10/15/2005 For the 12th time the Linux-Kongress took place, an international congress which discusses actual kernel and brandnew development topics. This time the venue was Hamburg, the beautiful main building of the university of Hamburg. The main organizer was as usual the German Unix User Group (GUUG). Happy and not innocent that this high profiled conferenced took place in Hamburg, I took the opportunity to support organization and moderation. In the final panel discussion with people from Red Hat, Suse/Novell, Debian and IBM future of Linux distributions were discussed.
There was also an exihibition, where we took part presenting console servers and OOB management solutions.

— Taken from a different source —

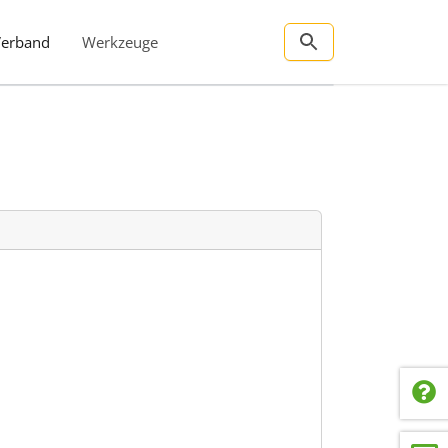
Verband
Werkzeuge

9/9/2005 The flaw on the Avocent CCM is comparable to the one on the MRV albeit less "sophisticated" to exploit as you might realize. It's just another normal way of accessing the serial devices. Vendor was very fast to come up with a beta update after my discovery, however it took 2.5 months to come up with an official version of the (presumable – I didn't tested it) fix.

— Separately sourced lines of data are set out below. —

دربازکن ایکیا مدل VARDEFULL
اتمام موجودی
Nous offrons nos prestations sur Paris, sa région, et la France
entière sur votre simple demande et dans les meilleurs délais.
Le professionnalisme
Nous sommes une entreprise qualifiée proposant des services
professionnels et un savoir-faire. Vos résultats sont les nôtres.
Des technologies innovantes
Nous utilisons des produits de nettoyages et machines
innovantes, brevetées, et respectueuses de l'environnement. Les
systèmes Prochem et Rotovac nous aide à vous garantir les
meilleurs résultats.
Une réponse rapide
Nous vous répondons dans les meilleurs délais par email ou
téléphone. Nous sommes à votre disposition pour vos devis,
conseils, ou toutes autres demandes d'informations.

8/22/2005 The review about console servers published in the August issue of the German iX magazine is online @ drwetter.org available. The review goes far beyond a datasheet comparison but included a few weeks testing in our lab. Stay tuned, there might be hopefully an English version soon.
7/18/2005 Found another bug on console servers, this time on a MRV In-Reach. Not as severe as the other ones, but still has a potentially bad impact: Using SSH pub key authentication It allows unprivileged access to ports and as a consequence adminstrative access to equipment connected to those ports. According to vendor it's fixed with the latest firmware 3.5.1. Upgrade is recommended.

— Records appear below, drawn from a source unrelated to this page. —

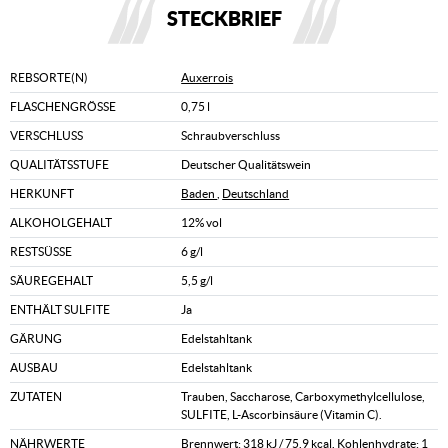
STECKBRIEF
REBSORTE(N)
Auxerrois
FLASCHENGRÖSSE
0,75 l
VERSCHLUSS
Schraubverschluss
QUALITÄTSSTUFE
Deutscher Qualitätswein
HERKUNFT
Baden
,
Deutschland
ALKOHOLGEHALT
12% vol
RESTSÜSSE
6 g/l
SÄUREGEHALT
5,5 g/l
ENTHÄLT SULFITE
Ja
GÄRUNG
Edelstahltank
AUSBAU
Edelstahltank
ZUTATEN
Trauben, Saccharose, Carboxymethylcellulose,
SULFITE, L-Ascorbinsäure (Vitamin C).
NÄHRWERTE
Brennwert: 318 kJ / 75,9 kcal, Kohlenhydrate: 1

7/7/2005 On the Lantronix SLC I discovered another severe bug during my research. Vendor said they currently have other priorities which stunned me. I posted it. Hopefully vendor reconsiders internal schedule (ETA: end of August) for the bugfix. Background: Private SSH-keys are retrievable via Web-Browser, log files too.
7/4/2005 A more clear description of the paragraph below: The Raritan Dominion SX had two unprotected accounts, i.e. they were w/o passwords. Login and research the system was possible, once one moves the ~/.bashrc away.
6/28/2005 Without looking too deep into it I discovered three servere and three medium level security bugs on the console server appliances (see below). I am still in the process resolving the issues with the vendors. One bug was supposedly fixed, but as it turned out it only cured one issue. [Update: The remaining account is now locked].
Bottom line: Because of those discoveries I am still stunned. Console servers are a vital part of a data center infrastructure and provide administrative access to up to 48 devices. How come that some vendors are forgetting to do their homework?
6/23/2005 Been to LinuxTag, biggest Linux conference with this year 12k visitors. Great to be there and getting in touch with people I only see on random occasions or knew before through e-mail. Wished only my task as a session chair would have eaten up less time. ;-)
6/22/2005 A review about console servers for the German computer magazine iX is almost finished and to be published in the middle of July. I tested top models from Avocent, Cyclades, Digi, Lantronix, Thinklogical, MRV, Raritan. Stay tuned for an english version of it. [Update: There's a (German) introduction of the review available.]
It puzzled me a little bit that five of seven Linux appliance manufacturers were clearly not GPL-compliant. No hint of the usage of GNU software or the GPL. The good thing (or is it an achievement due to the upcoming publication?): One manufacturer complied by himself (but the German branch wasn't initially aware about it) and the remaining four promised to be GPL-compliant in the future. However there were distinct differences how the answer was phrased and with two vendors I had to follow up on this issue more than two times. It'll be as interesting as important to know how and when the verbal commitments will be implemented. More soon here or at Harald Welte's gpl-violations.org.